- Born: Peter David Mensch March 28, 1953 (age 72) New York City, U.S.
- Education: Brandeis University (B.A.) University of Chicago (M.A.)
- Occupations: Music manager; Entrepreneur;
- Years active: 1977–present
- Known for: Co-founder of Q Prime
- Spouse(s): Su Wathan (m. 1981; div. ?) Melissa Meyer (m. 1990; div. 2010) Louise Mensch (m. 2011; div. 2019)
- Children: 3

= Peter Mensch =

American music manager

Peter Mensch (born March 28, 1953) is an American music manager and entrepreneur. He co-founded the management company Q Prime alongside Cliff Burnstein. The company's first client was Def Leppard, and it has since managed the careers of many notable acts, including Metallica and Cage The Elephant. The Financial Times has called Q Prime "one of the most admired artist management companies".

Mensch started his career in music management at the age of 26, managing AC/DC at the company Leber-Krebs.

==Early life and education==
Peter David Mensch was born in New York City, the eldest of three children to Martin, an attorney, and Jean Mensch, an educator. His family is Jewish.

His sister, Barbara Sena Mensch, was the youngest hostage of the Dawson's Field hijackings of September 6, 1970. Mensch graduated from Scarsdale High School in 1971. He attended Brandeis University and worked as a music director for the college radio station, where he met Cliff Burnstein. After graduating from Brandeis, he received his master's degree in Marketing from the University of Chicago.

==Career==

=== Blank Records and Leber-Krebs (1977–1982) ===
Mensch began his professional career after graduating from the University of Chicago. His first assignment was as a label manager with Blank Records in New York. Shortly thereafter, he joined mega-talent firm Leber-Krebs as a tour accountant. He worked with such acts as Aerosmith and Scorpions. As a tour accountant with Aerosmith, Mensch came upon the Australian rock band AC/DC, and persuaded them to swap their previous manager, Michael Browning, for Leber-Krebs. Mensch was assigned to manage the band as his first client; he was 26 years old.

On the advice of his friend Cliff Burnstein, then at Mercury Records, Mensch targeted the British group Def Leppard. He booked the band as support act on an AC/DC tour. A BBC documentary on the band records their unhappiness with their early managers Pete Martin and Frank Stuart-Brown, following a fist-fight between singer Joe Elliott and Martin. The film quotes Mensch as saying Burnstein told him "I don't care if they have managers...steal them from another set of managers." The band's drummer Rick Allen recollects that he did approach Mensch, and Mensch signed them to Leber-Krebs.

=== Q Prime (1982–present) ===
After a disagreement with Leber-Krebs over royalties, Mensch was terminated from that firm and started Q Prime with Cliff Burnstein. Def Leppard was the sole client to come with the new firm.

Q Prime made their name in heavy metal music, managing, at various times, AC/DC, Scorpions, Def Leppard, Dokken, Tesla, Suicidal Tendencies, Queensrÿche, and Metallica. In the early nineties, their roster expanded to include alternative rock bands such as the Smashing Pumpkins, Hole, and Veruca Salt. They co-managed Madonna for one album, Ray of Light (1998), and were creative consultants for the Rolling Stones' Steel Wheels Tour in 1989–1990. They managed Led Zeppelin for their reunion show, and Jimmy Page as a solo artist for several years after that. They have also managed Shania Twain for part of her career. The firm's present roster includes Metallica, Cage The Elephant, Foals, Silversun Pickups, and others. They additionally manage country acts from their Q Prime South imprint, including Eric Church and Ashley McBryde.
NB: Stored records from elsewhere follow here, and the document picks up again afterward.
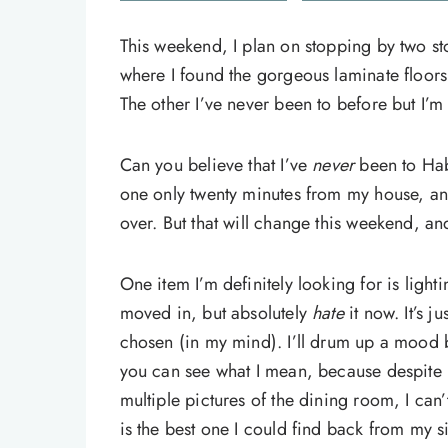
This weekend, I plan on stopping by two sto
where I found the gorgeous laminate floors 
The other I’ve never been to before but I’
Can you believe that I’ve
never
been to Hab
one only twenty minutes from my house, 
over. But that will change this weekend, an
One item I’m definitely looking for is lighti
moved in, but absolutely
hate
it now. It’s 
chosen (in my mind). I’ll drum up a mood b
you can see what I mean, because despite h
multiple pictures of the dining room, I can’
is the best one I could find back from my si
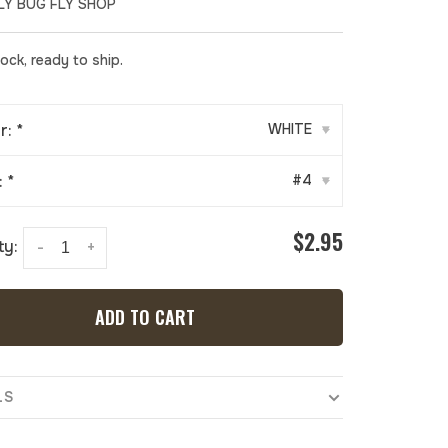
LY BUG FLY SHOP
tock, ready to ship.
r:
*
WHITE
▾
:
*
#4
▾
$2.95
ty:
-
+
ADD TO CART
LS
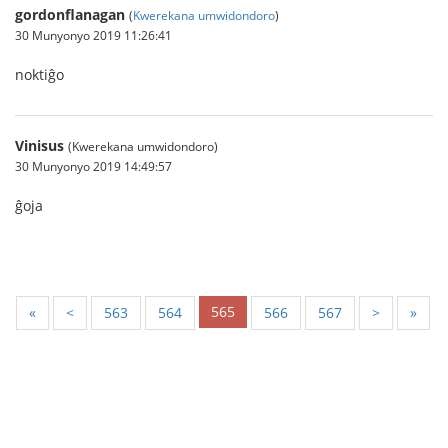
gordonflanagan
(
Kwerekana umwidondoro
)
30 Munyonyo 2019 11:26:41
noktiĝo
Vinisus
(Kwerekana umwidondoro)
30 Munyonyo 2019 14:49:57
ĝoja
565
«
<
563
564
566
567
>
»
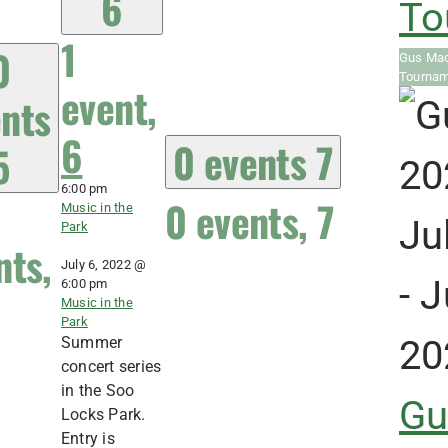
6
To
1
0
Gus Mac
Tourna
event,
nts
6
0 events
7
5
6:00 pm
0 events,
7
Music in the
Ju
Park
nts,
July 6, 2022 @
-
J
6:00 pm
Music in the
Park
20
Summer
concert series
in the Soo
Gu
Locks Park.
Entry is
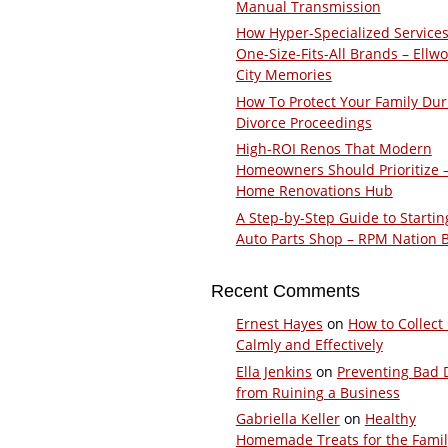
Manual Transmission
How Hyper-Specialized Services
One-Size-Fits-All Brands – Ellw
City Memories
How To Protect Your Family Dur
Divorce Proceedings
High-ROI Renos That Modern
Homeowners Should Prioritize 
Home Renovations Hub
A Step-by-Step Guide to Startin
Auto Parts Shop – RPM Nation 
Recent Comments
Ernest Hayes
on
How to Collect
Calmly and Effectively
Ella Jenkins
on
Preventing Bad 
from Ruining a Business
Gabriella Keller
on
Healthy
Homemade Treats for the Fami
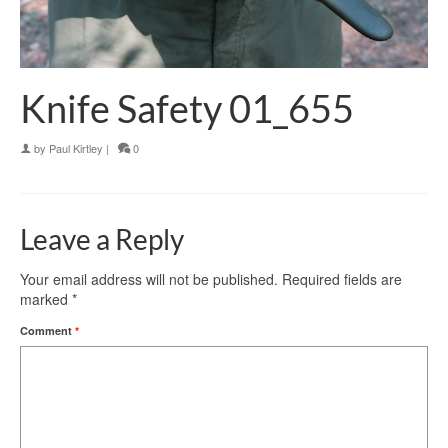
Knife Safety 01_655
by
Paul Kirtley
|
0
Leave a Reply
Your email address will not be published.
Required fields are
marked
*
Comment
*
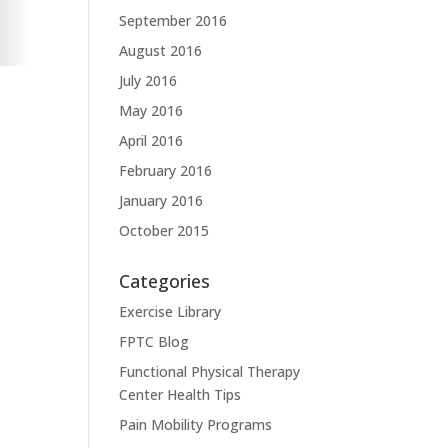
September 2016
August 2016
July 2016
May 2016
April 2016
February 2016
January 2016
October 2015
Categories
Exercise Library
FPTC Blog
Functional Physical Therapy
Center Health Tips
Pain Mobility Programs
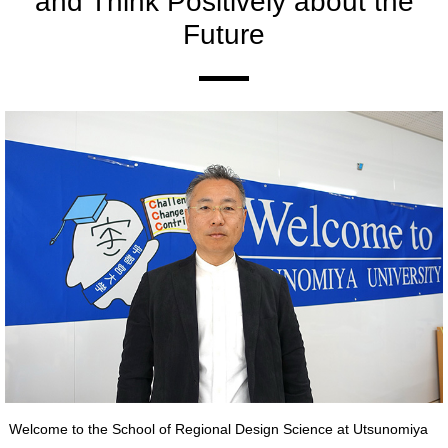
and Think Positively about the
Future
Welcome to the School of Regional Design Science at Utsunomiya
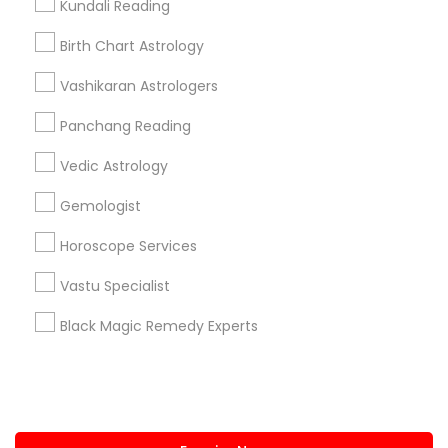
Kundali Reading
+1-512-788-5300
+1-512-231-9226
Birth Chart Astrology
us.sulekha@sulekha.com
Vashikaran Astrologers
Panchang Reading
Stay Connected
Vedic Astrology
Gemologist
Sulekha App
Events App
Event Organizer App
Horoscope Services
Vastu Specialist
About us
Contact us
Terms & Conditions
Black Magic Remedy Experts
Privacy Policy
Advertise with us
Copyright Policy
© 1998-2026 Copyright Sulekha.com | All Rights Reserved.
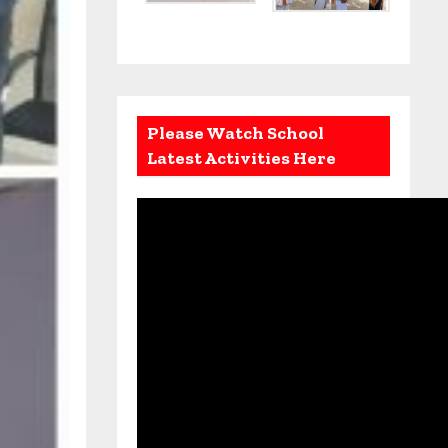
Please Watch School
Latest Activities Here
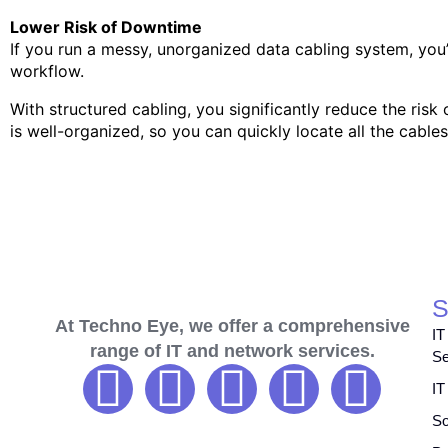
Lower Risk of Downtime
If you run a messy, unorganized data cabling system, yo
workflow.
With structured cabling, you significantly reduce the ris
is well-organized, so you can quickly locate all the cables
S
At Techno Eye, we offer a comprehensive
IT
range of IT and network services.
Se
IT
So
They managed the opera singer Renée Fleming for her crossover album Dark Hope.

According to an interview with The Sunday Times, Mensch stated that he had assisted with the sale of "hundreds of millions" of records, adding "I can't be more specific than that." In 2014, he did not return to manage AC/DC, but hinted that the band were to headline the Saturday night at Glastonbury Festival in 2015.

==Personal life==
Mensch married Su Wathan, former girlfriend of Gary Numan, in 1981. They later divorced. He has three children by his second wife, Melissa Meyer, whom he married in 1990, and divorced in 2010. On February 17, 2011, in a Manhattan courthouse, he married his third wife, Louise Mensch, then member of British Parliament, despite their political differences (Louise alleges that Peter is a communist). Louise subsequently became widely known in the U.S. for her reporting and speculation about connections between the Trump administration and the Russian government. The two split up in 2017 and divorced in 2019.

Mensch currently lives in Manhattan.